En España, durante la última década, Mario Vargas Llosa ha deslizado suavemente desde UPyD hacia Ciudadanos (de acierto en acierto, vaya), sin alejarse nunca del PP, mientras se erigía en el principal paladín intelectual antiindependentista, special guest star de Societat Civil Catalana, agudo futurólogo (“el referéndum no va a tener lugar”, decía el 20 de septiembre de 2017), orador estelar de la manifestación unionista del 8 de octubre siguiente y autor de consignas tan ponderadas como eficaces: “El nacionalismo catalán es una ideología tóxica, una doctrina violentista, excluyente y, en última instancia, racista”.
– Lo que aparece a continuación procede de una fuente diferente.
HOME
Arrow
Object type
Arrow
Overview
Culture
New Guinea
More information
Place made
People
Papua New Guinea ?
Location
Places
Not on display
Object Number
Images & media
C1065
Aun así, es en la política peruana donde el marqués (desde 2011) de Vargas Llosa ha obtenido sus éxitos más recientes y se ha autorretratado mejor, si olvidamos su presencia en la Plaza de Colón anteayer. Ya a mediados de abril pasado, y ante la segunda vuelta presidencial en el país andino, el Nobel y acreditado antifujimorista pidió el voto para la ultraderechista y procesada Keiko Fujimori como “mal menor” frente al maestro rural de izquierdas Pedro Castillo, descrito como una amenaza para la democracia y una especie de Stalin con poncho. Posteriores y cariñosas conversaciones telemáticas entre Mario y Keiko hacen pensar que el escritor veía en la candidata no un mal menor, sino todo el bien posible.
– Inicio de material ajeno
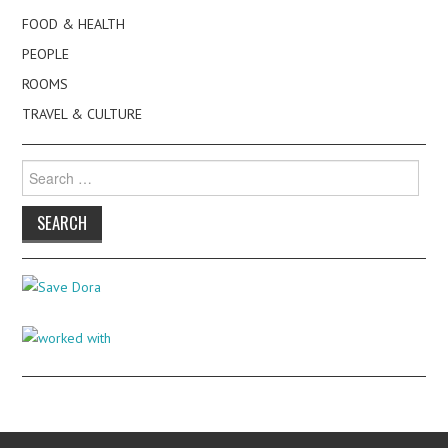
FOOD & HEALTH
PEOPLE
ROOMS
TRAVEL & CULTURE
Search
for:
Sea como fuere, las cosas no han ido exactamente como Vargas Llosa deseaba. A pesar de un escrutinio interminable y denuncias de fraude que han mostrado la señora Fujimori como una discípula aventajada de Donald Trump, el próximo presidente de Perú será Pedro Castillo. ¿El secreto? Un 30% de pobres, la miseria del mundo rural, el racismo de las élites blancas, la tasa de mortalidad por covid más alta del mundo... Para el autor de La fiesta del Chivo debe de ser doloroso descubrir que, entre sus 30 millones de compatriotas americanos, la mayoría ni son marqueses, ni viven en las satinadas páginas de la revista ¡Hola!, del brazo de Isabel Preysler.